Linda came for tea. Nancy's oldest daughter, it was she who had made and delivered the delicious shepherds pie as a welcome dinner for me the night before. Now, as we sat around the kitchen table with South African Rooibos tea and Scottish shortbread and Australian chocolate chip cookies, we swapped stories. Older than me by five years, Linda is casually elegant, naturally beautiful without adornment or affectation, and wears her years like a thirty-five year old. This sprightliness of being appears to be genetic in the Sinclair family. Nancy moves in the kitchen and about the house with the grace and ease of a girl, not a ninety year old, and Fiona, second daughter in line who had handled my luggage and got me settled into the cottage, had impressed me with her vibrancy too. In their warmth and immediate friendship one feels so very welcome.
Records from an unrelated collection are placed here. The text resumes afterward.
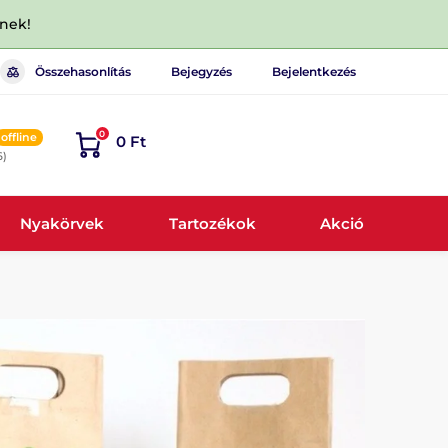
dnek!
Összehasonlítás
Bejegyzés
Bejelentkezés
0
offline
0 Ft
6)
Nyakörvek
Tartozékok
Akció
But the burglar certainly didn't feel welcome.
Earlier, Nancy had told me during our day together about taking a six month around the world journey to see family and friends and to get over her deep grief at the loss of Denys, her beloved husband, back in 1987. She'd organized the trip herself, taken care of all the details of bookings and arrangements. So too had my friend Jessie, I thought, but did not say anything. After Jessie's beloved husband, Vic's death, she had taken thirteen members of her family on an all expenses paid Alaskan cruise. At the time of Nancy's story it did not appear prudent to interject. But now, here with Linda at tea, we were speaking of keeping Nancy's place secure whenever she's away, let alone inside!
"I'd gone out into the garden, came back inside, and found this strange man at the end of the corridor, at my front door. Hello, what're you doing here?" Nancy related. "How did you get in? He gestured back at the door I'd just come through. Then you can leave the same way, I yelled, and charged at him by going through the lounge and then around and got behind him and actually shoved him in the back and he tripped over this down-step into the kitchen here and so I kicked him in the backside and he left in a hurry, I tell you! Then I went and locked myself in my room and phoned the police. But when I looked around I found all my jewelry gone, my mother's heirlooms, irreplaceable."
And then I told them of Jessie's daughter, Sharon, while still on their cruise finding out that their house had been burgled, and that she'd lost her irreplaceable jewelry too, and yet Sharon and Ken kept the news to themselves, lest they spoil the family holiday.
Vulnerability and valor. Wow! Yet may such a crossover event never be our kismet too!